Electric Bike Share Coming to Downtown Santa Barbara

By edhat staff
The Santa Barbara City Council voted Tuesday to approve an electric bike-share program for the downtown and waterfront areas.
Similar to the unapproved electric scooters that littered the downtown area, the bicycles will be part of a rental plan where the user downloads a smartphone app and is charged a fee for their rental time.
The program is operated by Bcycle who will provide and maintain 75 electric bicycles on State Street and 50 at the waterfront with the possibility to expand to Mesa, San Andres Street, Milpas and Coast Village Road.

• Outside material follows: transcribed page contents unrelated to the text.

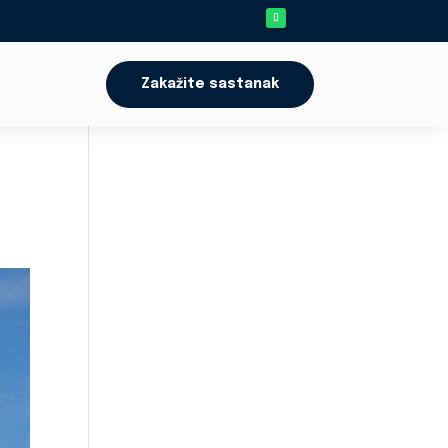
Zakažite sastanak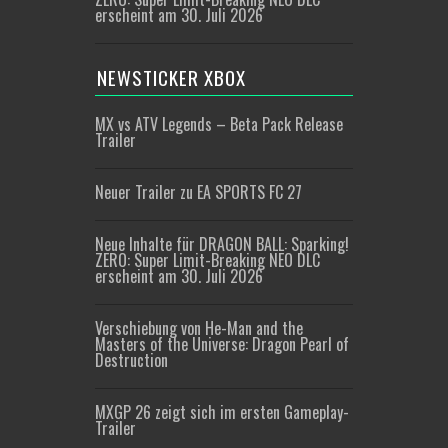
erscheint am 30. Juli 2026
NEWSTICKER XBOX
MX vs ATV Legends – Beta Pack Release
Trailer
Neuer Trailer zu EA SPORTS FC 27
Neue Inhalte für DRAGON BALL: Sparking!
ZERO: Super Limit-Breaking NEO DLC
erscheint am 30. Juli 2026
Verschiebung von He-Man and the
Masters of the Universe: Dragon Pearl of
Destruction
MXGP 26 zeigt sich im ersten Gameplay-
Trailer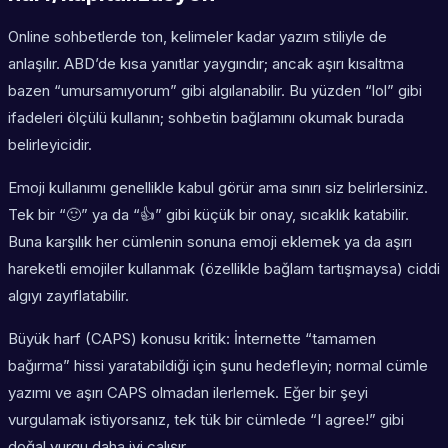
Online sohbetlerde ton, kelimeler kadar yazım stiliyle de
anlaşılır. ABD’de kısa yanıtlar yaygındır; ancak aşırı kısaltma
bazen “umursamıyorum” gibi algılanabilir. Bu yüzden “lol” gibi
ifadeleri ölçülü kullanın; sohbetin bağlamını okumak burada
belirleyicidir.
Emoji kullanımı genellikle kabul görür ama sınırı siz belirlersiniz.
Tek bir “🙂” ya da “👍” gibi küçük bir onay, sıcaklık katabilir.
Buna karşılık her cümlenin sonuna emoji eklemek ya da aşırı
hareketli emojiler kullanmak (özellikle bağlam tartışmaysa) ciddi
algıyı zayıflatabilir.
Büyük harf (CAPS) konusu kritik: İnternette “tamamen
bağırma” hissi yaratabildiği için şunu hedefleyin; normal cümle
yazımı ve aşırı CAPS olmadan ilerlemek. Eğer bir şeyi
vurgulamak istiyorsanız, tek tük bir cümlede “I agree!” gibi
doğal vurgu daha iyi çalışır.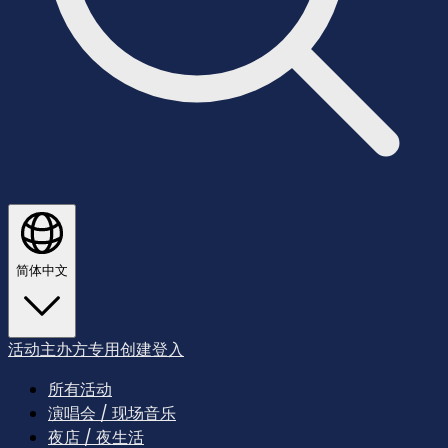
简体中文
活动主办方专用
创建
登入
所有活动
演唱会 / 现场音乐
夜店 / 夜生活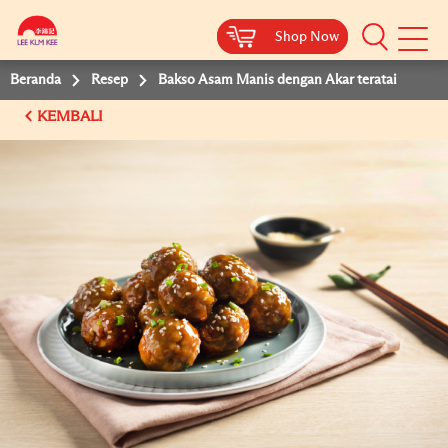
Shop Now
Shop Now
Beranda
Resep
Bakso Asam Manis dengan Akar teratai
KEMBALI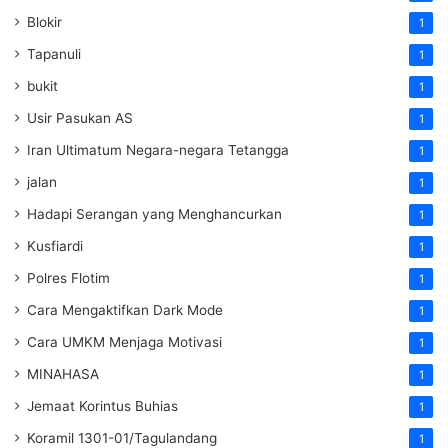
Blokir
1
Tapanuli
1
bukit
1
Usir Pasukan AS
1
Iran Ultimatum Negara-negara Tetangga
1
jalan
1
Hadapi Serangan yang Menghancurkan
1
Kusfiardi
1
Polres Flotim
1
Cara Mengaktifkan Dark Mode
1
Cara UMKM Menjaga Motivasi
1
MINAHASA
1
Jemaat Korintus Buhias
1
Koramil 1301-01/Tagulandang
1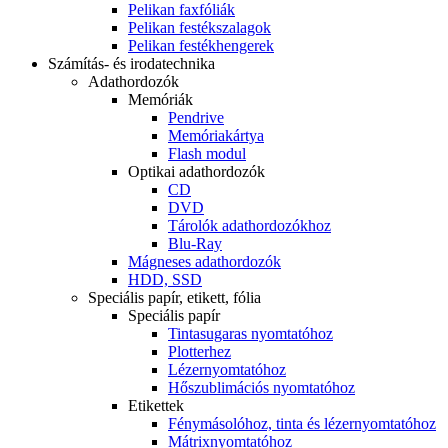
Pelikan faxfóliák
Pelikan festékszalagok
Pelikan festékhengerek
Számítás- és irodatechnika
Adathordozók
Memóriák
Pendrive
Memóriakártya
Flash modul
Optikai adathordozók
CD
DVD
Tárolók adathordozókhoz
Blu-Ray
Mágneses adathordozók
HDD, SSD
Speciális papír, etikett, fólia
Speciális papír
Tintasugaras nyomtatóhoz
Plotterhez
Lézernyomtatóhoz
Hőszublimációs nyomtatóhoz
Etikettek
Fénymásolóhoz, tinta és lézernyomtatóhoz
Mátrixnyomtatóhoz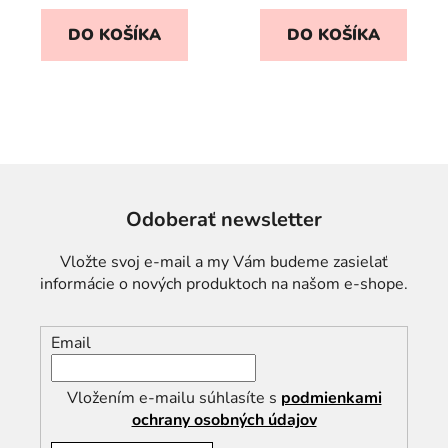
5
DO KOŠÍKA
DO KOŠÍKA
hviezdičiek.
Odoberať newsletter
Vložte svoj e-mail a my Vám budeme zasielať
informácie o nových produktoch na našom e-shope.
Email
Vložením e-mailu súhlasíte s
podmienkami
ochrany osobných údajov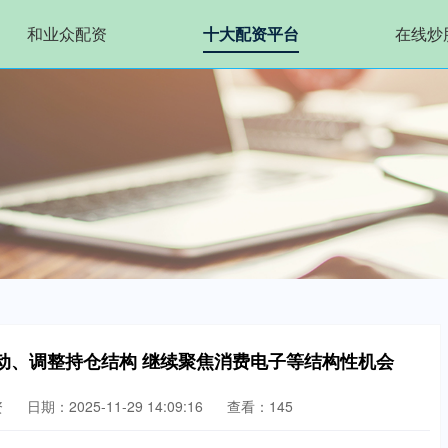
和业众配资
十大配资平台
在线炒
动、调整持仓结构 继续聚焦消费电子等结构性机会
资
日期：2025-11-29 14:09:16
查看：145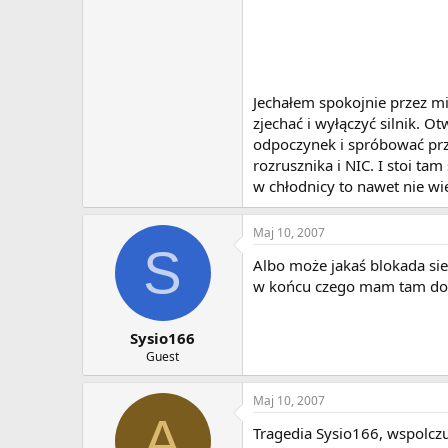
Jechałem spokojnie przez mi
zjechać i wyłączyć silnik. O
odpoczynek i spróbować przej
rozrusznika i NIC. I stoi ta
w chłodnicy to nawet nie wi
Maj 10, 2007
S
Albo może jakaś blokada sie 
w końcu czego mam tam dol
Sysio166
Guest
Maj 10, 2007
A
Tragedia Sysio166, wspolczuj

Before the council's vote, the Historic Landmarks Commission rejected the program as it didn't conform to the city's design, and "the aesthetics are not appropriate to the downtown core of State Street." The Commission also found the streets and sidewalks are unusually crowded due to parklets and outdoor dining during the COVID-19 pandemic.
Residents and visitors have complained about bicyclists riding through the newly established "Pedestrian Promenade" which closes off vehicles from the 1200 block of State Street to the waterfront. The city has already established cyclists will need to walk their bikes in the 500 block of State Street.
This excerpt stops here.